> _MATERIAL PROVIDED_:
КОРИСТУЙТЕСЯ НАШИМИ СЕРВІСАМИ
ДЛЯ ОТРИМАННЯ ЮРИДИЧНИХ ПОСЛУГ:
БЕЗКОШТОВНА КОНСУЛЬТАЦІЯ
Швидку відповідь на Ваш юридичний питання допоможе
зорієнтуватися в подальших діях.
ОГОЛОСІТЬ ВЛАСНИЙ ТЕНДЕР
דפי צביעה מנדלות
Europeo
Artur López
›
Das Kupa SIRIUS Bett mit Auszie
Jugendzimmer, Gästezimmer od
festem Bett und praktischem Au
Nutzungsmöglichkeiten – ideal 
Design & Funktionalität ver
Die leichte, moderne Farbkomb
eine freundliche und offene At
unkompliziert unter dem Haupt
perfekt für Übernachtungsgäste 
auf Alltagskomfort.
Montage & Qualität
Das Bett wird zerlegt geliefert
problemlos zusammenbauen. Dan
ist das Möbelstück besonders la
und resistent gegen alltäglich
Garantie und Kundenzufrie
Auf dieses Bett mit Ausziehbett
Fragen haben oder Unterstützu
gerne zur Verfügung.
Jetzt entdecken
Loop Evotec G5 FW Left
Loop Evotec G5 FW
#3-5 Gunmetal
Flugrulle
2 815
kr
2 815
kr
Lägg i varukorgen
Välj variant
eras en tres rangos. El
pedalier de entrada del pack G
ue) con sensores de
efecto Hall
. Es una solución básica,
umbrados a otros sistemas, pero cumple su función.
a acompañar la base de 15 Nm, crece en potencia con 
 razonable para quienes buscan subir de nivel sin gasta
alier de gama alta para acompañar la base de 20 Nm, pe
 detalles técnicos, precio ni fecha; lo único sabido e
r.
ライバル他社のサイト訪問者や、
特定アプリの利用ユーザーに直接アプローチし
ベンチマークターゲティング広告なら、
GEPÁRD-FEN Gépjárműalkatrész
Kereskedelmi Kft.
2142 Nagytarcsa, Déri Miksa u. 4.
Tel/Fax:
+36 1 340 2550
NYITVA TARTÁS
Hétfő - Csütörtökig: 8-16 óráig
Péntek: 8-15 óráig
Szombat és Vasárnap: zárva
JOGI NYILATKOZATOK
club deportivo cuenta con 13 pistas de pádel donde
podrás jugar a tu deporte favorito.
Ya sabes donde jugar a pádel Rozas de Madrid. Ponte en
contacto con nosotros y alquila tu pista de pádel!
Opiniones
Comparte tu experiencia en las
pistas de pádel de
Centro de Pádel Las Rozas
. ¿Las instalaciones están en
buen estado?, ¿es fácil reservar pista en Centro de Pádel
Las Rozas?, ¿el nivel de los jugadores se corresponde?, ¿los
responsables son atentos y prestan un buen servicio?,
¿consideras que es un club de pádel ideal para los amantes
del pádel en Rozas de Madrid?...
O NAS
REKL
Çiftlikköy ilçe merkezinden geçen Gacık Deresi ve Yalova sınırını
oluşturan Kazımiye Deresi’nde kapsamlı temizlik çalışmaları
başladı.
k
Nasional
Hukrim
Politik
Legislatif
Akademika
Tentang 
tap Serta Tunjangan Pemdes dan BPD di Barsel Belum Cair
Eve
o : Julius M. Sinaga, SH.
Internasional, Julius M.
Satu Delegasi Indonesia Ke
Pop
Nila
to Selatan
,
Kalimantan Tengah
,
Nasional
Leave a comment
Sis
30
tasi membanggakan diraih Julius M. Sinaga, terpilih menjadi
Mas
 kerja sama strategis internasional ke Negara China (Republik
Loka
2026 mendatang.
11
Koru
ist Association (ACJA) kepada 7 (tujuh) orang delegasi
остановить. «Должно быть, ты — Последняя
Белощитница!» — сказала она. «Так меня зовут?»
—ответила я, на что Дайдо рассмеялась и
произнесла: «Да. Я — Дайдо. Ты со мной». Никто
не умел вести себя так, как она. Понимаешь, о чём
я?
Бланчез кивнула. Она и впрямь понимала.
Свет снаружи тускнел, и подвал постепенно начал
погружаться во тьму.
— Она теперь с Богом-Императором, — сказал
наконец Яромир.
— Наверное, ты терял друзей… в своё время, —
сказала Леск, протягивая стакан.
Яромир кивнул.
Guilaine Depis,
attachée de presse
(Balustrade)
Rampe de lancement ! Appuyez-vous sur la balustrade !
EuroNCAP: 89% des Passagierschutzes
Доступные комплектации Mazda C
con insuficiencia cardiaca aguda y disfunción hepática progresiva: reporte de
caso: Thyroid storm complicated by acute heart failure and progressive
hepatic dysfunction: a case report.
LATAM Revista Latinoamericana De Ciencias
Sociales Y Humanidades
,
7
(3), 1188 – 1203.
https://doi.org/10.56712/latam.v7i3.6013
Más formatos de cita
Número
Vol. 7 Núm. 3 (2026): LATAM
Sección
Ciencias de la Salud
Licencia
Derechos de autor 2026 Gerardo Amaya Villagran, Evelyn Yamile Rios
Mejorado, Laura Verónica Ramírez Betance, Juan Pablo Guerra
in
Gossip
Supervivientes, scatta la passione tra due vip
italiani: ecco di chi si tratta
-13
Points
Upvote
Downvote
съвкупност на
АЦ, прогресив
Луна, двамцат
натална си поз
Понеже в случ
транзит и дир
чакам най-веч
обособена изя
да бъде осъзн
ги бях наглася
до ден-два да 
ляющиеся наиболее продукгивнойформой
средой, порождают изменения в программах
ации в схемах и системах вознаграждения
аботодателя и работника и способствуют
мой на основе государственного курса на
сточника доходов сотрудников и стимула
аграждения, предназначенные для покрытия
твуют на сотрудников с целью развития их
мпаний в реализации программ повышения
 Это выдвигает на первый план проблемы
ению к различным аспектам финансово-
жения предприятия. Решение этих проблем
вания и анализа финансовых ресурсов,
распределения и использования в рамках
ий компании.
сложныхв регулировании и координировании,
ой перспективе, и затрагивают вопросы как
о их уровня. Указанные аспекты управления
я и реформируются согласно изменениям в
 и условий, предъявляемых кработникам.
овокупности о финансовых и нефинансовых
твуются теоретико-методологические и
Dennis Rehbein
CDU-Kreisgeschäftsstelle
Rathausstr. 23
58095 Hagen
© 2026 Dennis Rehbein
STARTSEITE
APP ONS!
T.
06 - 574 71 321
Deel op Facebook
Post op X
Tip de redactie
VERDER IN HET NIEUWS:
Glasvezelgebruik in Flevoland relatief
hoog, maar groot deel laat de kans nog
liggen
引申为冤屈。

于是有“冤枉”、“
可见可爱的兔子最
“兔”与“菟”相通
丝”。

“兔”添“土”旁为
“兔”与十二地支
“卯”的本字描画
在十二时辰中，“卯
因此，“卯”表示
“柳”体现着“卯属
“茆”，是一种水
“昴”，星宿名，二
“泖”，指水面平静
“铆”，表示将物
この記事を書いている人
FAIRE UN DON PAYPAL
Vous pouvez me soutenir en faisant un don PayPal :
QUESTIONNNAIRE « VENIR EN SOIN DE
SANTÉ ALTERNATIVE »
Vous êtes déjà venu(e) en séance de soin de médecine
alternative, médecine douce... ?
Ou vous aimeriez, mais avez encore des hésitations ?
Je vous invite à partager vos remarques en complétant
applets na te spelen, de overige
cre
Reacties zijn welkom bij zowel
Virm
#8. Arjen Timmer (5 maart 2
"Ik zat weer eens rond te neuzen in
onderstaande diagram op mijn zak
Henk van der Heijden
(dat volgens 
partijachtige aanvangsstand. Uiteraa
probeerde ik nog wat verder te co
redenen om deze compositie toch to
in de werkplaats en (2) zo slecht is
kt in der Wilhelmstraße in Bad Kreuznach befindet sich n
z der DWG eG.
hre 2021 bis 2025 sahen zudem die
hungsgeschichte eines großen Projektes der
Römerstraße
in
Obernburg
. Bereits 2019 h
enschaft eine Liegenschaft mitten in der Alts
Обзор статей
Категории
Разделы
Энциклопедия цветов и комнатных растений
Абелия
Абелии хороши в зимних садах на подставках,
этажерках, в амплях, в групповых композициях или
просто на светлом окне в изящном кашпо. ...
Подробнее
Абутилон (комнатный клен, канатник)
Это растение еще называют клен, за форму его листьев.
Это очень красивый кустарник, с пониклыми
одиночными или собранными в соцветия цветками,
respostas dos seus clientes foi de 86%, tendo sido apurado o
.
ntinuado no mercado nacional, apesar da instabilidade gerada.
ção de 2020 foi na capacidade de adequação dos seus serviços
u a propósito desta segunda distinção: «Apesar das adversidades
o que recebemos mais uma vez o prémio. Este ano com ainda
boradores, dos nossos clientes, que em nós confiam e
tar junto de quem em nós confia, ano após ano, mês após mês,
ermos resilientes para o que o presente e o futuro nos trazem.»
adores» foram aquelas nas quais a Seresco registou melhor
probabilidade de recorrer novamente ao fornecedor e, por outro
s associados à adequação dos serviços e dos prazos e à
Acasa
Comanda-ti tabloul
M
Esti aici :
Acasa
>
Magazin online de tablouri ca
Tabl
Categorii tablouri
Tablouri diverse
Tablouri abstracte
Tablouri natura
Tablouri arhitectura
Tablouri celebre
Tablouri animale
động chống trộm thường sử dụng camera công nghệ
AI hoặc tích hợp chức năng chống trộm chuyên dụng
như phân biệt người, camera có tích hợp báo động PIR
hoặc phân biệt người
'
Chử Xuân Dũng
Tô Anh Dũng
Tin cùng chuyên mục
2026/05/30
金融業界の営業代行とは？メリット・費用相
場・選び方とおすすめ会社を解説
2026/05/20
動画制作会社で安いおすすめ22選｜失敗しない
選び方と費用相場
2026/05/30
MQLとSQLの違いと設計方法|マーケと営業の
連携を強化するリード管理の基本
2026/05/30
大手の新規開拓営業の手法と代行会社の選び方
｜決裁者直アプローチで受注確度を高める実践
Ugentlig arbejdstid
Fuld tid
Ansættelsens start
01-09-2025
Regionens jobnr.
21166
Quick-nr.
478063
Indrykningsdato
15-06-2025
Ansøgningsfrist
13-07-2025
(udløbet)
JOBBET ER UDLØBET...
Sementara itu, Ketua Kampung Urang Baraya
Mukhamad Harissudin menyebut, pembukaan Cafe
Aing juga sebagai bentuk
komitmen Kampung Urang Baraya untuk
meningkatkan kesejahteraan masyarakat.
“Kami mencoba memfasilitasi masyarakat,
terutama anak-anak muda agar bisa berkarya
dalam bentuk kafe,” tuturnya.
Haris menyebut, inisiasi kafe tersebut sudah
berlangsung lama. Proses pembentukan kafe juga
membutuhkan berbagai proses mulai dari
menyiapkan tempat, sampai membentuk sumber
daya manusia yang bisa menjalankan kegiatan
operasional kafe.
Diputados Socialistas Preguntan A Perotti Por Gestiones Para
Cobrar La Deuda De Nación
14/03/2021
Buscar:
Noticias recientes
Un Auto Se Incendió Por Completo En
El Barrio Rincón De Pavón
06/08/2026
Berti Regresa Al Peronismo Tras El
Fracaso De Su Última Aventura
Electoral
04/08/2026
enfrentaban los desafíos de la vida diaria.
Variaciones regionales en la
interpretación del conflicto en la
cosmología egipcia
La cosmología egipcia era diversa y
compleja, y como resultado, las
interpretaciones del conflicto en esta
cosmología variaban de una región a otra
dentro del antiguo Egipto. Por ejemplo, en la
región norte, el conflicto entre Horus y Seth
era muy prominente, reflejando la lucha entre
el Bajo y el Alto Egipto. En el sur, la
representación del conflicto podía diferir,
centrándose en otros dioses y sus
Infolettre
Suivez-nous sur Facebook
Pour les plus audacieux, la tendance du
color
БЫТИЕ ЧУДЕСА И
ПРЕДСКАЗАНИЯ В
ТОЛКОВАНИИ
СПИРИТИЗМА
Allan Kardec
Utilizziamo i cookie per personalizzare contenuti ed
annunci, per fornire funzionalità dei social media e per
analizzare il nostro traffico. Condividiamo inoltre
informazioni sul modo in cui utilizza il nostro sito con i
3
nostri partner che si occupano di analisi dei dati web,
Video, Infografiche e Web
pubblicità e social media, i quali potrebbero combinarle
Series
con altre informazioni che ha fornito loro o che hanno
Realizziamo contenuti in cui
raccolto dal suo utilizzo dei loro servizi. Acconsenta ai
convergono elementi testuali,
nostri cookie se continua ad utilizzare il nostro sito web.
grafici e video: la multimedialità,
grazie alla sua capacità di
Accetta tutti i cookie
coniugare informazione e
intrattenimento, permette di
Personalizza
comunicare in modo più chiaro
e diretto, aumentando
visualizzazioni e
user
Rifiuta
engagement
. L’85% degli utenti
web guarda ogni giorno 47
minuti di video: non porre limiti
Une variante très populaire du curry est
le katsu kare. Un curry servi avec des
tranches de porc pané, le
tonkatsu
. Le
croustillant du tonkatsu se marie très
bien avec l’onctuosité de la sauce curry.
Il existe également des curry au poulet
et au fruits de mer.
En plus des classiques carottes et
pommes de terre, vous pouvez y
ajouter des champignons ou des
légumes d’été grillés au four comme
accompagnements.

> _DESCRIPTION OF THE TASK_: Take the lines from the first line of the records through the line holding "unkompliziert unter dem Haupt", both included, and please reproduce them exactly with nothing added.

> _YOUR RESPONSE_:
КОРИСТУЙТЕСЯ НАШИМИ СЕРВІСАМИ
ДЛЯ ОТРИМАННЯ ЮРИДИЧНИХ ПОСЛУГ:
БЕЗКОШТОВНА КОНСУЛЬТАЦІЯ
Швидку відповідь на Ваш юридичний питання допоможе
зорієнтуватися в подальших діях.
ОГОЛОСІТЬ ВЛАСНИЙ ТЕНДЕР
דפי צביעה מנדלות
Europeo
Artur López
›
Das Kupa SIRIUS Bett mit Auszie
Jugendzimmer, Gästezimmer od
festem Bett und praktischem Au
Nutzungsmöglichkeiten – ideal 
Design & Funktionalität ver
Die leichte, moderne Farbkomb
eine freundliche und offene At
unkompliziert unter dem Haupt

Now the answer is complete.